Solving the water crisis is key to climate action and sustainable development

Water flows through all major global issues; from health to hunger, gender equity to jobs, education to industry, disasters to peace.

For that reason, it has to be made an integral part of all global meetings to do with making the world a better, safer and fairer place. Right now, this is not the case.

In the 2030 Agenda for Sustainable Development – the primary framework of the international effort to eradicate extreme poverty – the success of every one of the 17 Sustainable Development Goals (SDGs) depends on a well-functioning global water cycle.

At COP 27, the fact that water and climate change are inextricably linked was reflected in the format of the event, but even so, water is still not a stand-alone topic for regular review and reporting in the COP process.

As we fight climate change and strive to build a better world, water must be embedded in landmark global frameworks, including the Paris Agreement, 2030 Agenda, Sendai Framework for Disaster Risk Reduction, Committee on World Food Security and others.

Without that integration, we will fail to get a grip on the major crises that threaten life on Earth and the hope of a better tomorrow.

In the case of climate change, water must be is at the heart of our plans to mitigate and adapt to the impacts of more extreme and erratic weather.

For instance, the protection, restoration and expansion of water-related ecosystems is essential for safeguarding biodiversity and capturing carbon from the atmosphere.

At the same time, water and sanitation systems – existing and new – must be designed to withstand an increasingly hostile context.

The writing is on the wall. In only 20 years, flood-related disasters have increased by 134 per cent, and the number and duration of droughts by 29 per cent.[1]Against this backdrop, around 2 billion people have no access to safe drinking water and 3.6 billion live without a safe toilet. Clearly, progress towards achieving SDG 6 – water and sanitation for all by 2030 – is seriously off-track.

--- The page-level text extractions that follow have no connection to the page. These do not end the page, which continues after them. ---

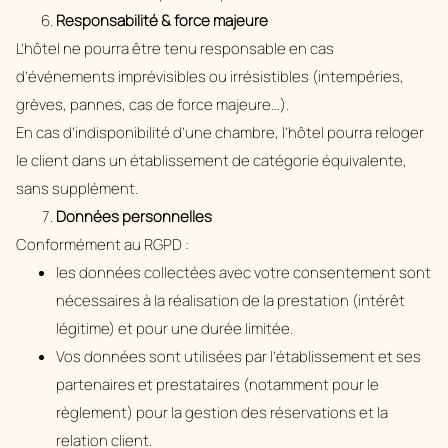
Responsabilité & force majeure
L’hôtel ne pourra être tenu responsable en cas
d’événements imprévisibles ou irrésistibles (intempéries,
grèves, pannes, cas de force majeure…).
En cas d’indisponibilité d’une chambre, l’hôtel pourra reloger
le client dans un établissement de catégorie équivalente,
sans supplément.
Données personnelles
Conformément au RGPD :
les données collectées avec votre consentement sont
nécessaires à la réalisation de la prestation (intérêt
légitime) et pour une durée limitée.
Vos données sont utilisées par l’établissement et ses
partenaires et prestataires (notamment pour le
règlement) pour la gestion des réservations et la
relation client.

We have no choice but to act faster and smarter, across sectors, to solve the water crisis for the sake of every aspect of sustainable development.

Water-related climate mitigation and adaptation should be seen as a new “social contract” between ourselves and future generations.

In our own lives, we can all be more aware of our water footprint and be less wasteful of water.

At the individual level, this will be a small price to pay to protect our great-grandchildren. However, the cost to the global system will be considerable yet essential.

Financial resources must be better targeted, and new funding mobilized, towards the infrastructure and systems needed to build and maintain water-related services across society and the economy.

There are encouraging signs. Atthe national level, more attention is already being paid to water as countries make national plans to adapt to the impacts of climate change and reduce emissions. I welcome this and encourage all countries to follow suit.

But this is too large an issue for nation states to tackle individually. The multilateral system exists precisely for the purpose of orchestrating a response to complex global challenges just like this.

The Government of Egypt, which hosted COP27, launched the “Action for Water Adaptation and Resilience” designed to make integrated water and climate action standard practice in SDG-related actions.This is a welcome signal that decision-makers are starting to recognize water for what it is: a medium of resilience, a problem-solver and a primary connector between all the major challenges we face.

The momentum from COP27 will carry us to next year’s UN 2023 Water Conference, the first of its kind since 1977. Co-hosts Tajikistan and the Netherlands are urging the world to unite around water to follow an approach that is “action-oriented,”“inclusive” and “cross-sectoral”.

We need to take the momentum built up at COP27 and convert it into a new Water Action Agenda. It’s down to everyone to solve the water crisis. And that can only be done when water is on everyone’s agenda.

By Gilbert F. Houngbo, Chair of UN-Water and Director-General of the International Labour Organization

The views expressed in this article are the author’s own and do not necessarily reflect The Chronicle’s stance.